Titolo: Spotlight
Regia: Thomas McCarthy
Anno: 2015
Paese: Usa
Giudizio: 4/5
Al “Boston Globe” nell’estate del
2001 arriva da Miami un nuovo direttore, Marty Baron. E’ deciso a
far sì che il giornale torni in prima linea su tematiche anche
scottanti, liberando dalla routine il team di giornalisti
investigativi che è aggregato sotto la sigla di ‘Spotlight’. Il
primo argomento di cui vuole che il giornale si occupi è quello
relativo a un sacerdote che nel corso di trent’anni ha abusato
numerosi giovani senza che contro di lui venissero presi
provvedimenti drastici. Baron è convinto che il cardinale di Boston
fosse al corrente del problema ma che abbia fatto tutto quanto era in
suo potere perché la questione venisse insabbiata. Nasce così
un’inchiesta che ha portato letteralmente alla luce un numero molto
elevato di abusi di minori in ambito ecclesiale.
Alcuni film non sembrano fermarsi di
fronte a nulla.
Spotlight non è proprio uno di questi,
ma ha un grosso bisogno di esprimere i fatti senza una grossa morale
dietro che avrebbe potuto farlo diventare meno incisivo.
Dalla sua ha tutto ciò di cui un film
americano ha bisogno per ottenere consensi: un tema spinoso e più
che mai attuale, un grande cast anche quando i veri eroi sono i
giornalisti e non gli attori, e un'inchiesta per fortuna senza
strafalcioni sentimentali o forzate scene d'azione, ma puramente e
genuinamente d'inchiesta con tanti dialoghi e un ritmo sempre
serrato.
Con una trama piena di nomi e di
personaggi forse il rischio del film, soprattutto in lingua
originale, è quello di non riuscire a cogliere sempre appieno tutti
i passaggi e i collegamenti.
Sicuramente il punto di forza maggiore
è quello di non voler regalare grossi trionfi o soddisfazioni
intermedie, ma lasciando nel climax finale, l'unica vera rivincita.
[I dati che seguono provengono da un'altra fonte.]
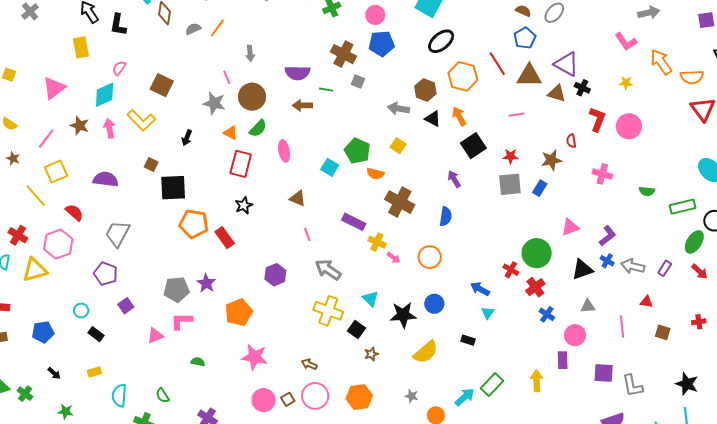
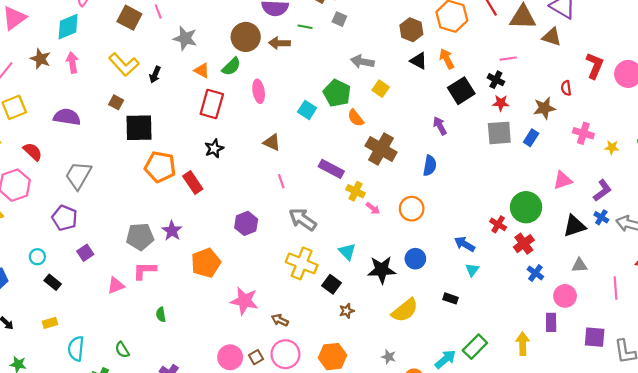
pink line: (227, 77) -> (158, 11), moved
yellow star: (626, 83) -> (612, 147), moved
black cross: (582, 88) -> (496, 80), moved
brown circle: (252, 97) -> (246, 37), moved
gray arrow: (399, 109) -> (362, 62), moved
yellow L-shape: (141, 120) -> (124, 64), moved
orange semicircle: (375, 174) -> (356, 118), turned 36
pink cross: (602, 174) -> (583, 133), moved
pink star: (255, 357) -> (244, 301), moved
green semicircle: (198, 362) -> (161, 315), turned -112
L'inchiesta, grazie ai fantasmi
nell'armadio di alcuni personaggi, diventa il termometro per sondare
le abitudini e la ragione che alberga dietro alcuni giornalisti e
direttori, senza quasi mai nascondere gli interessi della diocesi e
di chi cerca di proteggerla.
La pedofilia diventa quindi, e quasi
per fortuna, il fanalino di coda, dove il male non è nel singolo
prete, ma nel sistema che protegge e sposta da un paese all'altro i
propri carnefici.
Anche da questo punto di vista il film
non cerca facili scorciatoie come puntare sul dramma di alcune
sconvolgenti rivelazioni.
Avrebbe potuto grazie al racconto delle
vittime degli abusi e delle sindromi post-traumatiche da stress
generate, diventare più accattivante e fare da ago della bilancia
alle testimonianze del cardinale e dei suoi sottoposti.
Invece continua senza telecamere e
registratori a indagare, block-notes alla mano, tutti gli spiragli
per cercare di esssere più obbiettivi e oggettivi possibili.